Below are some entries. Transcribe the lines from the one holding "Notable Members" to the one holding "totalement impuissants.", inclusive, but not the pictures among them.

Excerpted data:
☆ ☆ ☆ ☆

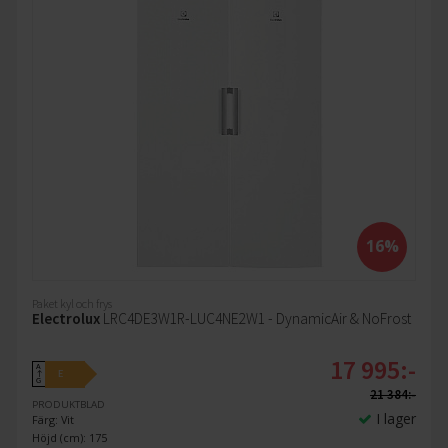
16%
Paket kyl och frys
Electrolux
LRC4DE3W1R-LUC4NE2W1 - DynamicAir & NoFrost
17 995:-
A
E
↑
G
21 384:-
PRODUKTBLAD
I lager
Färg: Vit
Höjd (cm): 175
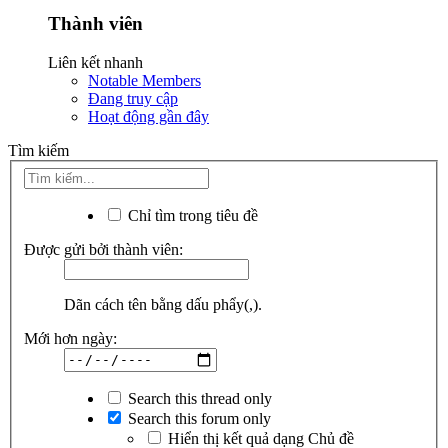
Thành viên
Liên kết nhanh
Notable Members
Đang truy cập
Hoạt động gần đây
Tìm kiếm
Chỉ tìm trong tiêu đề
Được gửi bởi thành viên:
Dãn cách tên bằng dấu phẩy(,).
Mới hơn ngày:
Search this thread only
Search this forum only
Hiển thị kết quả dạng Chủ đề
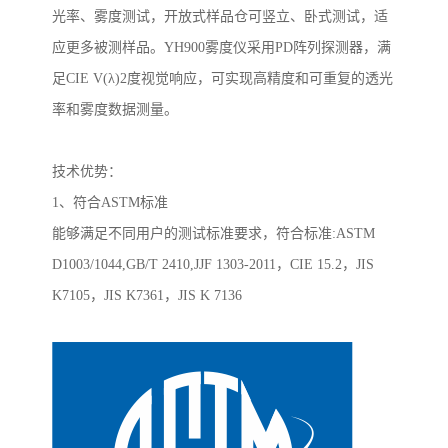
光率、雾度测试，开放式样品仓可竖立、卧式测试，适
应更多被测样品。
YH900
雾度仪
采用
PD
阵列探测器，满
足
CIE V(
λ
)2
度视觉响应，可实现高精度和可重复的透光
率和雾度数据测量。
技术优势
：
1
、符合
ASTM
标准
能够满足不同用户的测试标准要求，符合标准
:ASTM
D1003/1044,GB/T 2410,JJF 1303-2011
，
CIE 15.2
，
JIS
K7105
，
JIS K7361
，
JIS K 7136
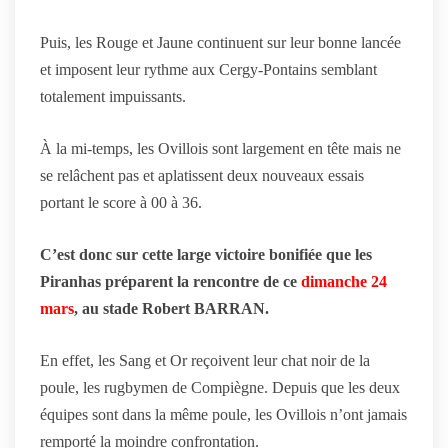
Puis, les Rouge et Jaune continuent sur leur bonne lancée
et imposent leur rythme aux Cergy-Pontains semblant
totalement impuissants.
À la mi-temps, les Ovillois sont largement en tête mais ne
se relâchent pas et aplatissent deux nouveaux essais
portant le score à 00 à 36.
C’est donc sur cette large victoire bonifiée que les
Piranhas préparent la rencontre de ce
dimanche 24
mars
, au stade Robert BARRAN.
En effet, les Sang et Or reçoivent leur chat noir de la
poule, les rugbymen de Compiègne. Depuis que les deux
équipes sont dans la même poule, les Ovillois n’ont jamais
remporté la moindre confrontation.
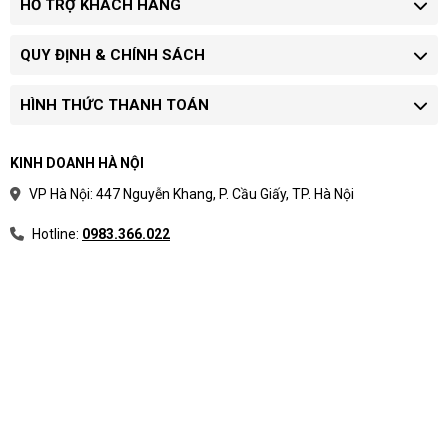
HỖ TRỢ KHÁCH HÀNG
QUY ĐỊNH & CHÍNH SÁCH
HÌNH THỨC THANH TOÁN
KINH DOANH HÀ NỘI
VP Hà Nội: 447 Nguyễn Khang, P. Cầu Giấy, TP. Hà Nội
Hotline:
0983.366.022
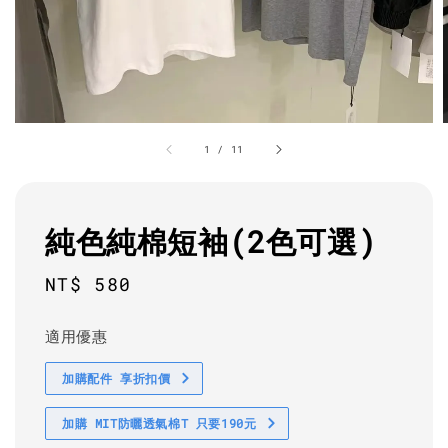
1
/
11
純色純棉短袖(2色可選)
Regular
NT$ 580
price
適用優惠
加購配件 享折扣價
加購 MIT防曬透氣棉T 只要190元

☆ ☆ ☆ ☆

Answer for this exercise:
Notable Members
Đang truy cập
Hoạt động gần đây
Tìm kiếm
Chỉ tìm trong tiêu đề
Được gửi bởi thành viên:
Dãn cách tên bằng dấu phẩy(,).
Mới hơn ngày:
Search this thread only
Search this forum only
Hiển thị kết quả dạng Chủ đề
光率、雾度测试，开放式样品仓可竖立、卧式测试，适
应更多被测样品。
YH900
雾度仪
采用
PD
阵列探测器，满
足
CIE V(
λ
)2
度视觉响应，可实现高精度和可重复的透光
率和雾度数据测量。
技术优势
：
1
、符合
ASTM
标准
能够满足不同用户的测试标准要求，符合标准
:ASTM
D1003/1044,GB/T 2410,JJF 1303-2011
，
CIE 15.2
，
JIS
K7105
，
JIS K7361
，
JIS K 7136
Puis, les Rouge et Jaune continuent sur leur bonne lancée
et imposent leur rythme aux Cergy-Pontains semblant
totalement impuissants.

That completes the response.